As the close of this difficult decade draws near, some are tempted to assume the cycle of economic decline we have experienced will once again be followed by prosperity. But the past decade of American policy, and the past year particularly, recall the Roman poet Juvenal's critique of his contemporaries as eschewing their civic and military responsibilities for "bread and circuses."
Over the past decade, federal government spending reached the $400 billion level; in this past year, it has more than quadrupled. In the past decade, the dollar has continually lost value; in the past year, there has been serious and persistent discussion of abandoning it as the world's reserve currency.
In the past decade, financially sophisticated people have understood that our current rate of entitlement spending would result in an eventual crisis necessitating massive, painful spending cuts or massive, permanent tax increases; in the past year, the Administration and Congress are attempting to institute a massive, new trillion-dollar entitlement.
Imagine a family — a dysfunctional one — that has used up all their savings, credit cards, home equity line of credit and retirement fund — but want to go on one last grand vacation using up the kids' college funds.
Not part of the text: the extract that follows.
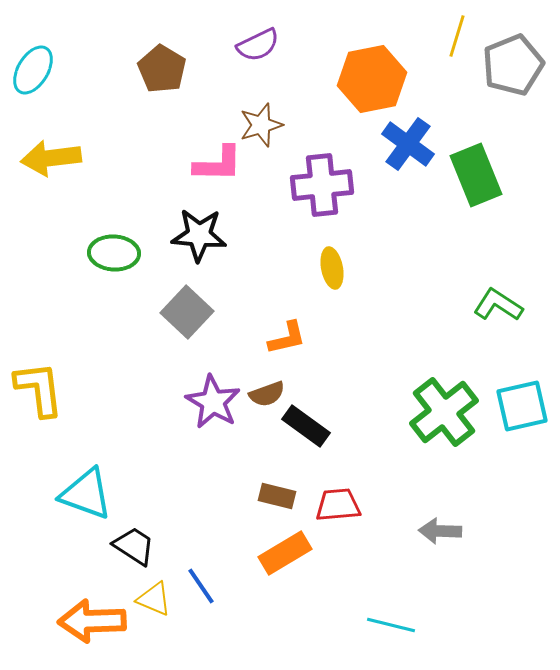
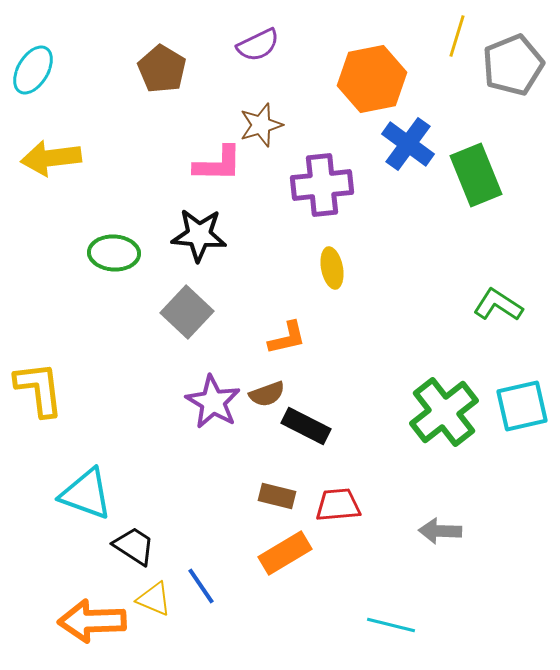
black rectangle: rotated 9 degrees counterclockwise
The bread and circuses lack of seriousness is even more acute in military affairs. After Pearl Harbor, Americans fought the Japanese and their fascist allies in Europe to defeat. After 9/11, Americans were told we needed to fight a war on…"terror."
If you can't name your enemy, you can't defeat it. The strategic errors and weak public support for America's wars in the past decade are the result of the strange unwillingness to educate the public on the Islamofascist threat to American power, freedom and democracy. In the past year, this policy confusion has turned to outright appeasement and defeatism.